Commencement speaker urges students to reinvent themselves
In the new global economy, you have to be able to re-create your professional persona from scratch in order to survive – even if you’re in a traditionally secure job like teaching.
So says University of Florida alumna Elizabeth Van Ella, the teacher-turned-corporate-CEO who delivered the address to graduating seniors at the UF College of Education’s Spring 2007 baccalaureate commencement.
Van Ella
“I think my own story suggests that if you’re a jack of all trades, you can do quite well,” Van Ella (BAE ’65) said. “Most people in the workforce today are going to have a number of careers, and you need to be able to reinvent yourself.”
Van Ella is herself a highly successful career chameleon, and her career started right here at Norman Hall. After earning her B.A.E. here, Van Ella used her teaching skills as a ticket to see the world – teaching at a school in Orleans, France; serving as an instructor for adult education programs on a military base in South Korea; and studying at the Universidad del Atlantico in Barranquilla, Colombia.

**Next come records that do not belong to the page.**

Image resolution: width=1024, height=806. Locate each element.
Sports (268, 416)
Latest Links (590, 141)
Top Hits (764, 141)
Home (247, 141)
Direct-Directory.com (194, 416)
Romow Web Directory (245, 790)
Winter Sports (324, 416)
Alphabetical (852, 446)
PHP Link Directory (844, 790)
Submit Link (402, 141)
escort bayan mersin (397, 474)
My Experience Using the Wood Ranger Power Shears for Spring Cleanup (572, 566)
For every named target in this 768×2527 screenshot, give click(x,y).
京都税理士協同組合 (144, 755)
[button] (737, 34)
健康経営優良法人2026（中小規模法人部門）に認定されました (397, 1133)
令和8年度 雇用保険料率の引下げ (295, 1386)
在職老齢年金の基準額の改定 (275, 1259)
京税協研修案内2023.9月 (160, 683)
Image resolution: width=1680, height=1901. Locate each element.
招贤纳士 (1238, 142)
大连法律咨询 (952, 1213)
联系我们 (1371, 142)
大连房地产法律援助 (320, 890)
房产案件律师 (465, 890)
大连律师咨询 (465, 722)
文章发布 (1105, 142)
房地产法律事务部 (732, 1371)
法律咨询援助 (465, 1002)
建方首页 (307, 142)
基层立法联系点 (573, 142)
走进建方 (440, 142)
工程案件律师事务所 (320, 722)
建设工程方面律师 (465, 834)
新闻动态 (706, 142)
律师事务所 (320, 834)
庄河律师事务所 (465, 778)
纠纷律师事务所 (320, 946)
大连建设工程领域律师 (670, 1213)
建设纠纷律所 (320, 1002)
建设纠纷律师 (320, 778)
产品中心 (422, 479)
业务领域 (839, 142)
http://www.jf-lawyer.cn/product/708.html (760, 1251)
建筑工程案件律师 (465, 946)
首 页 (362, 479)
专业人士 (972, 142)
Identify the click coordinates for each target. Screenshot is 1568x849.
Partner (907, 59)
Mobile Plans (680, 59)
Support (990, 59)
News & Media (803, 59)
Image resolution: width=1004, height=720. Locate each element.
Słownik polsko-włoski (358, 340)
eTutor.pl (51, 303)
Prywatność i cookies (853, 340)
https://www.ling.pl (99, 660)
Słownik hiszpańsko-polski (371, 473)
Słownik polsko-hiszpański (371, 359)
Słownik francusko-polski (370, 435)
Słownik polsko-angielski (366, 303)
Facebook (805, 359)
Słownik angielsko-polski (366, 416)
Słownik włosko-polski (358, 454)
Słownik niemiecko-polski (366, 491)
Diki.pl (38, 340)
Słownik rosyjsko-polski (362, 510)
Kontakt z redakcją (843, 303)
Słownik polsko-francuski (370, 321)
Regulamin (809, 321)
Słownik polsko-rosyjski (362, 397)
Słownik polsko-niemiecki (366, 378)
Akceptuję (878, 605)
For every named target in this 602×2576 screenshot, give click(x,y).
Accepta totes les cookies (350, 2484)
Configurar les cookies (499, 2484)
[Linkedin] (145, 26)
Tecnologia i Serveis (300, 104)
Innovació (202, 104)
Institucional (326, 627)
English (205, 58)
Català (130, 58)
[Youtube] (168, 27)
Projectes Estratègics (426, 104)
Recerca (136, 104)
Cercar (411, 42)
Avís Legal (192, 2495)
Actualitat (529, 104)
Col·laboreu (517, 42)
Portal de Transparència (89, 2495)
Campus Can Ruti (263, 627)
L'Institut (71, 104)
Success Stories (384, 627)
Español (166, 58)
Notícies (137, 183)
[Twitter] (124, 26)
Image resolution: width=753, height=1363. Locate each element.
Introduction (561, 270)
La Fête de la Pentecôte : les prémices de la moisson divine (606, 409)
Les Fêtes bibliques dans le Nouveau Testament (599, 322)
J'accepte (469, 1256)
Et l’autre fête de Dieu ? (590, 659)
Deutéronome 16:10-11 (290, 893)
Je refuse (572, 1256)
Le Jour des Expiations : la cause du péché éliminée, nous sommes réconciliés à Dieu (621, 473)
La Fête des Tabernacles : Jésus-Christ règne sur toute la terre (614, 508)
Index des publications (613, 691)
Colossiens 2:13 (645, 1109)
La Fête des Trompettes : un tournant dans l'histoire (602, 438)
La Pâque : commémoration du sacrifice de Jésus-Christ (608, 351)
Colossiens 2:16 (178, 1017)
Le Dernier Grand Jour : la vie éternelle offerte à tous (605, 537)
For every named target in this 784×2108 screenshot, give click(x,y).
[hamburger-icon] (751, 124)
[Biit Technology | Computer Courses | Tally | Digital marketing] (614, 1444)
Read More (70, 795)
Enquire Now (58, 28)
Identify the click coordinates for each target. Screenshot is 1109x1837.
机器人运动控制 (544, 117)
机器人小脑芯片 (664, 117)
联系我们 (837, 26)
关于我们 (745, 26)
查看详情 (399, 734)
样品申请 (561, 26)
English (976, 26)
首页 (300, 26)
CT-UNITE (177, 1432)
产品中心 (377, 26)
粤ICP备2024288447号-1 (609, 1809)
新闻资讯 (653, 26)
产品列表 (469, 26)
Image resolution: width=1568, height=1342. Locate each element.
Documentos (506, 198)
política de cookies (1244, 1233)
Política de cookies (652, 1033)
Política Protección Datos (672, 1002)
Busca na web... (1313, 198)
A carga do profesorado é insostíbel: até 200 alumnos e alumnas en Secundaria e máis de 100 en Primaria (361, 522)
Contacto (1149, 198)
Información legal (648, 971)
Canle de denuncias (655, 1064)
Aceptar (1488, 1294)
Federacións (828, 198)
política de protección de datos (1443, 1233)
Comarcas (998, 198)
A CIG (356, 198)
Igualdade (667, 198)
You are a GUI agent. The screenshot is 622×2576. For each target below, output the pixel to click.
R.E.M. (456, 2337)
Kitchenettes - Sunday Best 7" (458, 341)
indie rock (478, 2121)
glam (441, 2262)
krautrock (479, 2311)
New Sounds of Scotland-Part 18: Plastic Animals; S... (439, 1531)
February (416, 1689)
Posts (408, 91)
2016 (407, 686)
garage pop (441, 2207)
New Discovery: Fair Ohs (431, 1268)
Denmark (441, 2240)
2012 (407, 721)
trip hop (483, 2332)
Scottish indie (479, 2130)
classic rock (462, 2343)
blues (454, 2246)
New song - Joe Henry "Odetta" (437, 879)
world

Soon she made a major career leap, becoming an investigative reporter for WBBM-TV in Chicago. While working in the Chicago area, she met and married James Van Ella, founder of Van Ella and Associates, a private investigation firm specializing in high-level, white-collar crime investigations.
When her husband died in 1992, Elizabeth Van Ella found herself at the helm of the company – a business that had lost one of its primary assets.
“Van Ella and Associates was built largely on my husband’s investigative skills and contacts,” she said. “There was really no one who could match his ability in this area.”
So Van Ella remade the company, shifting its focus to the growing field of pre-employment background checks. She also invested heavily in information technology, foreseeing the day when “data mining” would become a standard part of any background investigation. Those changes spurred a five-fold growth in the profits of the company.
Van Ella says her ability to learn and adapt was always her greatest career asset. For denizens of the 21st Century, she says, adaptability is more than an asset – it’s an essential career skill. Adaptability, she says, is a quality teachers must possess if they want to stay relevant in the classroom.
“I think it’s also important to teach for change,” she said. “My generation had a sense that there were no limits to how far we could go. Young people who are entering teaching today need to know that they can, and should, make a difference.”